(Dataset content)
────

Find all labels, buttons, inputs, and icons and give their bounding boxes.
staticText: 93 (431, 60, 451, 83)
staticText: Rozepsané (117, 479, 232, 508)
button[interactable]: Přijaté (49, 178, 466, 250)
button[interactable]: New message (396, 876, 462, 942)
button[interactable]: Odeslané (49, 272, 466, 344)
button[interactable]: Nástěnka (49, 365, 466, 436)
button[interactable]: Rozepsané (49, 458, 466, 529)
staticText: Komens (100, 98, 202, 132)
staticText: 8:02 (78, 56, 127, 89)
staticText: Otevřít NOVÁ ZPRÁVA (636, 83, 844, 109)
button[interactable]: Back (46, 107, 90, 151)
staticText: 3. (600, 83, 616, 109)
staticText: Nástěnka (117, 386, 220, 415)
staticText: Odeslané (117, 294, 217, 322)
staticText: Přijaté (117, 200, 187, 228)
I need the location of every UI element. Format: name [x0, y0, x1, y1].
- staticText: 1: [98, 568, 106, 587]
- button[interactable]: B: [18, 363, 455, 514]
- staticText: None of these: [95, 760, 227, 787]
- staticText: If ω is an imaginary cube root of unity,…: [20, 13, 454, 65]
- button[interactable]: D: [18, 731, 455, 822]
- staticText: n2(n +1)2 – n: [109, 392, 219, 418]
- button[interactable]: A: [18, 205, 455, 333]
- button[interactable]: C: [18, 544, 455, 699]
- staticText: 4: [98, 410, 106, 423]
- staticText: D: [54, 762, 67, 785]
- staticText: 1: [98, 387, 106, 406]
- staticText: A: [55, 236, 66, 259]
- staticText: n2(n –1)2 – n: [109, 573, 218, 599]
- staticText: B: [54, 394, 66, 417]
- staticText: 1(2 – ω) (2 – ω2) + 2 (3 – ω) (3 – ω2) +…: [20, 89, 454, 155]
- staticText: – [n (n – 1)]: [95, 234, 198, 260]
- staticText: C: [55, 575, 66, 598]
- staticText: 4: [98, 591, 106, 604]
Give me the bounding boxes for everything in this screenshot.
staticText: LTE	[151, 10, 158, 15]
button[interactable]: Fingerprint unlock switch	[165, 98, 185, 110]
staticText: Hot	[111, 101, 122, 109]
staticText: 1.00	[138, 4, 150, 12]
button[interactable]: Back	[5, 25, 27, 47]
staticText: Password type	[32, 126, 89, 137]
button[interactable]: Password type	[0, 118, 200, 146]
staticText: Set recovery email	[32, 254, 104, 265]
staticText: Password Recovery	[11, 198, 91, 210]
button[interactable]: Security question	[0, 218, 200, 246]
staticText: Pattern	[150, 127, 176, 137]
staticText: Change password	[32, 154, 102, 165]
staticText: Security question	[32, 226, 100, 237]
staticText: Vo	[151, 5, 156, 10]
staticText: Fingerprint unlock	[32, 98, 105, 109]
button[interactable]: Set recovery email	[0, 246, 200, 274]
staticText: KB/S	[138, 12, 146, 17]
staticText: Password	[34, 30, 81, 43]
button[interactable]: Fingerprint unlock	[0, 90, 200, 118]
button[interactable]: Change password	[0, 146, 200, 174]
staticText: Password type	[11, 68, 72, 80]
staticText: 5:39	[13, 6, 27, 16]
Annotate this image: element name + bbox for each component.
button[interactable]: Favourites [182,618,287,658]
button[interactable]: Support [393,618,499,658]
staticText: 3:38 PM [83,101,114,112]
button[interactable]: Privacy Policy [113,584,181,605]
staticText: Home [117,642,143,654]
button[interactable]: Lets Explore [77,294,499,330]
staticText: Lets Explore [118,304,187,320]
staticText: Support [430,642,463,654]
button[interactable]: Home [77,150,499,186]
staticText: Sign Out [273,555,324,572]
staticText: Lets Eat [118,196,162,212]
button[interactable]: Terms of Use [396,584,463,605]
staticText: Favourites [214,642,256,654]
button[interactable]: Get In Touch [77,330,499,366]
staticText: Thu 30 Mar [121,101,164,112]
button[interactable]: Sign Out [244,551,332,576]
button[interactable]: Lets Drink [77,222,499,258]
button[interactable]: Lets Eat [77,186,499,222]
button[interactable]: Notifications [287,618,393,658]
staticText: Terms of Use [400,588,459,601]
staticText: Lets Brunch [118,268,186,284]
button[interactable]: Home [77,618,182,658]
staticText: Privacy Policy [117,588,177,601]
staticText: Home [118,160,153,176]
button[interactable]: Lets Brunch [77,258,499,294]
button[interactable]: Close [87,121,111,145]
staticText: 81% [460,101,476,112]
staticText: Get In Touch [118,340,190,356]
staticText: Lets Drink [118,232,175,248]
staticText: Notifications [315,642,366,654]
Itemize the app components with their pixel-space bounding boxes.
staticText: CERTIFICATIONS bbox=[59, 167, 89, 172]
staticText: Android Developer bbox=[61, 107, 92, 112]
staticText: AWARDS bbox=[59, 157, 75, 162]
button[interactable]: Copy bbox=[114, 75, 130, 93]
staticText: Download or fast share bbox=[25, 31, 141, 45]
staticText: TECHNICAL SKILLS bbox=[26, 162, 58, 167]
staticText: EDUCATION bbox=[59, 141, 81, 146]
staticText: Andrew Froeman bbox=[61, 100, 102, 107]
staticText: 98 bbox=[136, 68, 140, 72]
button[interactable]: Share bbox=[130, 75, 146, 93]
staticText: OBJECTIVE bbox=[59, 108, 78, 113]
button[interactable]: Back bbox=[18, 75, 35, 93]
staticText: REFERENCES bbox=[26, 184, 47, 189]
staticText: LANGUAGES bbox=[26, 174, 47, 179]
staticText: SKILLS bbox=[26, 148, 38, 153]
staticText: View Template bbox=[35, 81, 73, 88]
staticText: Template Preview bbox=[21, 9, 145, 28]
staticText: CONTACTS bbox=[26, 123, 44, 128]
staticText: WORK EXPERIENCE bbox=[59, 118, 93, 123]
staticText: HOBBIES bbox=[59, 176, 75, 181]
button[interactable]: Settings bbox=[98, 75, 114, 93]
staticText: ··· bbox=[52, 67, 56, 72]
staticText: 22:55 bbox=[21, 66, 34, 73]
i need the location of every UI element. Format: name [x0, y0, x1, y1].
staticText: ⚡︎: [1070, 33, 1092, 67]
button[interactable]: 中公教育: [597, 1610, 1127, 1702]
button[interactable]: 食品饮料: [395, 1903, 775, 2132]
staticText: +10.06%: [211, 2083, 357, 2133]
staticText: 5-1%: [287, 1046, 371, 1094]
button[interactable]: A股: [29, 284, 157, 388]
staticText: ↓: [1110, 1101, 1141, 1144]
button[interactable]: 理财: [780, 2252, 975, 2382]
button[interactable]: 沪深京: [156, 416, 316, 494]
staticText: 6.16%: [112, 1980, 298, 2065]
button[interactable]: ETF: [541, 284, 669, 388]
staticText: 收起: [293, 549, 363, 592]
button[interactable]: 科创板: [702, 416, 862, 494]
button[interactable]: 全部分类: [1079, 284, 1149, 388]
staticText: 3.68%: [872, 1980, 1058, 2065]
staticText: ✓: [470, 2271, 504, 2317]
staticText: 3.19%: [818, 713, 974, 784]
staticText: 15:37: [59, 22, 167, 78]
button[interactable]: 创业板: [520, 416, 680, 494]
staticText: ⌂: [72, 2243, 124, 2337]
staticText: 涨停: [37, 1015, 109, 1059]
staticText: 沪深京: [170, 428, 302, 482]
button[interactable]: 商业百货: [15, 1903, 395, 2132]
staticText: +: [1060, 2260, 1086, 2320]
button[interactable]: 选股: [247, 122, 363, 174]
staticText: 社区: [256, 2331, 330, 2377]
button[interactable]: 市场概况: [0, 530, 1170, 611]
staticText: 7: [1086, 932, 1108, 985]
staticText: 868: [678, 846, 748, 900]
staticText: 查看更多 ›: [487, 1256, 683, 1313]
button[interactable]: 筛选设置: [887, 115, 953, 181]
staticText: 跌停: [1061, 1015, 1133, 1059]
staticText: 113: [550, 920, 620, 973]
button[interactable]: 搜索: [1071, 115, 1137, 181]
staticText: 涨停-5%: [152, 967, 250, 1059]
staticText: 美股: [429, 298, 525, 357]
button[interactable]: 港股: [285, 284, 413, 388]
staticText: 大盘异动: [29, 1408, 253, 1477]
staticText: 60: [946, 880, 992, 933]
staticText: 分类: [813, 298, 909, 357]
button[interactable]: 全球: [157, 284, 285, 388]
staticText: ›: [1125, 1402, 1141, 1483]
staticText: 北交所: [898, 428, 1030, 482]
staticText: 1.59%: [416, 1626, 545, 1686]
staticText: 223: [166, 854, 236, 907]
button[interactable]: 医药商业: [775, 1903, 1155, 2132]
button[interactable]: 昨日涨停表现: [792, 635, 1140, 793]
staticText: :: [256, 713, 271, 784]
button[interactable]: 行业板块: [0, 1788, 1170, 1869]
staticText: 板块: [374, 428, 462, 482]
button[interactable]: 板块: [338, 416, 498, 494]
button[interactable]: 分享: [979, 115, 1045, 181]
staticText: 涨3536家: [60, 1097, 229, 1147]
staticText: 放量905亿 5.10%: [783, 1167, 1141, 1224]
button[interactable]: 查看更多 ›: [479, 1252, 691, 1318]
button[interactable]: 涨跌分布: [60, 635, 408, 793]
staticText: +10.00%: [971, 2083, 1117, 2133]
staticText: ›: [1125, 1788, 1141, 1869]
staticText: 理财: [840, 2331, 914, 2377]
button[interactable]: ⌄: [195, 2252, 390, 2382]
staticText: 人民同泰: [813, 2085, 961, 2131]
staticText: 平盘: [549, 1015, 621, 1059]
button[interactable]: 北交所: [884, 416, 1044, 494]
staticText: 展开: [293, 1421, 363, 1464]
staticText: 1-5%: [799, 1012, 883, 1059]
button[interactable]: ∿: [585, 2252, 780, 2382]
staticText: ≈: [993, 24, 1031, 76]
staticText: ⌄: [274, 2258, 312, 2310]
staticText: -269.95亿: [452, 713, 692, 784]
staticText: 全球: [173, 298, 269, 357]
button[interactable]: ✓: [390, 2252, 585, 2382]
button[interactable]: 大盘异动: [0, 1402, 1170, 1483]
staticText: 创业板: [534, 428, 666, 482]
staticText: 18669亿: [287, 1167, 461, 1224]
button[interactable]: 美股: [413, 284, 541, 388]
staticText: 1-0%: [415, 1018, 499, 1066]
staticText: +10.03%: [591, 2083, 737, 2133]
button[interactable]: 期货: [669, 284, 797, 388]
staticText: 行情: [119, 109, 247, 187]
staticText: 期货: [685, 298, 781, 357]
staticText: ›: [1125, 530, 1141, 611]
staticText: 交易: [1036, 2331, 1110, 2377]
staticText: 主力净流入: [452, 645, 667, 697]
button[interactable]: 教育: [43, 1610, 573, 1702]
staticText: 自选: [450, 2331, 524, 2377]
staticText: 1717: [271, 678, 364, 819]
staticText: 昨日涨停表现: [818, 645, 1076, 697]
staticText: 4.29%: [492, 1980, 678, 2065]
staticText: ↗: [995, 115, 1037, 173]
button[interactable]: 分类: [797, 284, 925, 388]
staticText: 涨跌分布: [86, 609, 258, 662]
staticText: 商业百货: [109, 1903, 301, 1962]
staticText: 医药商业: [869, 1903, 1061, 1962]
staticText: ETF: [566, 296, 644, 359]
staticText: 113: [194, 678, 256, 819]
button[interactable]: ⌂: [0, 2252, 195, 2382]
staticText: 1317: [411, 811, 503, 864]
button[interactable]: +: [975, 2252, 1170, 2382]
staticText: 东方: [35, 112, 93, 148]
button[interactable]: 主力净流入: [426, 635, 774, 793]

────

(How to complete this task) Each line above that contains the word "bounding" should be copied.

(Answer to the exercise)
Find all labels, buttons, inputs, and icons and give their bounding boxes.
Give me the bounding boxes for everything in this screenshot.
Itemize the app components with their pixel-space bounding boxes.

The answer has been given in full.